When operations depend on each other: Barriers

Sometimes you need one operation to complete before another starts — for example, when column A populates data that column B reads. Use barriers to control this ordering:

from deephaven.concurrency_control import Barrier
from deephaven.table import Selectable
from deephaven import empty_table

cache = {}


def init_cache(key):
    cache[key] = f"Value_{key}"
    return key


def use_cache(key):
    return cache.get(key, "Not found")


barrier = Barrier()

# Column A declares the barrier (must finish first)
col_a = Selectable.parse("A = init_cache(Key)").with_declared_barriers(barrier)

# Column B respects the barrier (waits for A to finish)
col_b = Selectable.parse("B = use_cache(Key)").with_respected_barriers(barrier)

source = empty_table(10).update("Key = i")
result = source.update([col_a, col_b])

With this barrier, column A processes all rows completely before column B starts. Both columns can still be parallelized internally — the barrier only controls the ordering between them.

Note

Serial operations automatically create barriers between each other by default. If you have two serial columns in the same update, the first finishes completely before the second starts.
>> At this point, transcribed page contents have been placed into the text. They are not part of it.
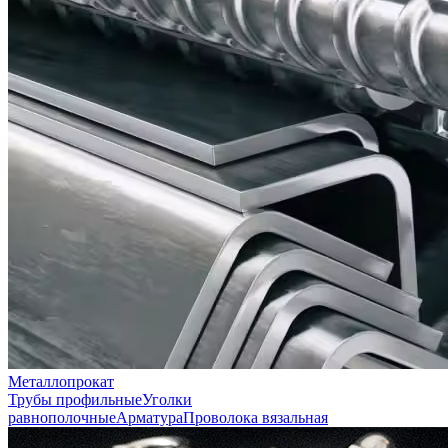
Металлопрокат
Трубы профильные
Уголки
равнополочные
Арматура
Проволока вязальная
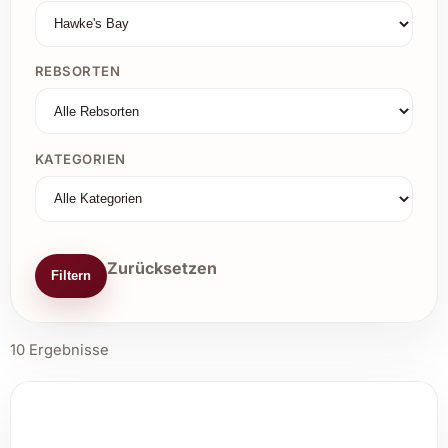
REBSORTEN
KATEGORIEN
Zurücksetzen
Filtern
10 Ergebnisse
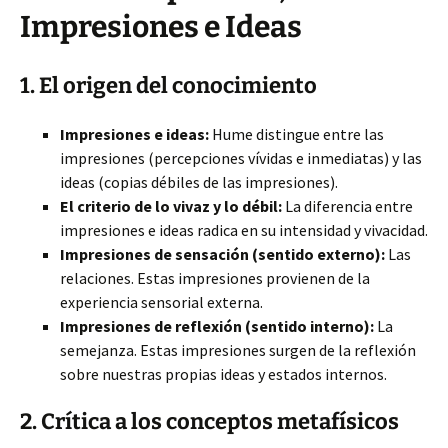
Impresiones e Ideas
1. El origen del conocimiento
Impresiones e ideas:
Hume distingue entre las
impresiones (percepciones vívidas e inmediatas) y las
ideas (copias débiles de las impresiones).
El criterio de lo vivaz y lo débil:
La diferencia entre
impresiones e ideas radica en su intensidad y vivacidad.
Impresiones de sensación (sentido externo):
Las
relaciones. Estas impresiones provienen de la
experiencia sensorial externa.
Impresiones de reflexión (sentido interno):
La
semejanza. Estas impresiones surgen de la reflexión
sobre nuestras propias ideas y estados internos.
2. Crítica a los conceptos metafísicos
Rethinking stateful patterns

Before marking operations as serial, consider whether you can restructure your logic to be stateless. Stateless operations are:

Faster: They parallelize automatically.
Simpler: No hidden dependencies between rows.
Safer: No race conditions or ordering issues.
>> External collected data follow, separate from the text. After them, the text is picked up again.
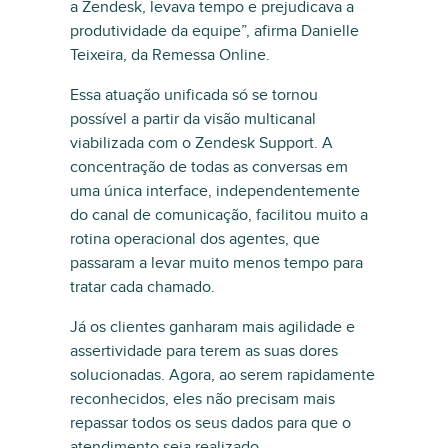
a Zendesk, levava tempo e prejudicava a
produtividade da equipe”, afirma Danielle
Teixeira, da Remessa Online.
Essa atuação unificada só se tornou
possível a partir da visão multicanal
viabilizada com o Zendesk Support. A
concentração de todas as conversas em
uma única interface, independentemente
do canal de comunicação, facilitou muito a
rotina operacional dos agentes, que
passaram a levar muito menos tempo para
tratar cada chamado.
Já os clientes ganharam mais agilidade e
assertividade para terem as suas dores
solucionadas. Agora, ao serem rapidamente
reconhecidos, eles não precisam mais
repassar todos os seus dados para que o
atendimento seja realizado.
Alternative: Use table operations for accumulation

Instead of accumulating state within a filter, use Deephaven's built-in aggregation and windowed operations:

from deephaven import empty_table, updateby as uby

# Create sample data
table = empty_table(100).update("Value = randomInt(1, 50)")

# Use update_by for running calculations
result = table.update_by([uby.cum_sum("RunningTotal = Value")])

# Then filter on the derived columns
filtered = result.where("RunningTotal <= 1000")

This approach keeps each operation stateless while achieving the same result — and it's more explicit about what your query is doing.

Understanding the parallelization model

Deephaven parallelizes queries in two phases:

Initialization parallelism

When you first run a table operation, the engine splits the work across the Operation Initialization Thread Pool. For a where or update on a large table, different chunks of rows are processed simultaneously on different cores.

Update parallelism

For ticking tables, the Update Graph Processor Thread Pool handles ongoing updates. This pool parallelizes in two ways:

Within each operation: Rows are divided among cores, just like during initialization.
Across operations: Independent tables in the update graph are computed simultaneously.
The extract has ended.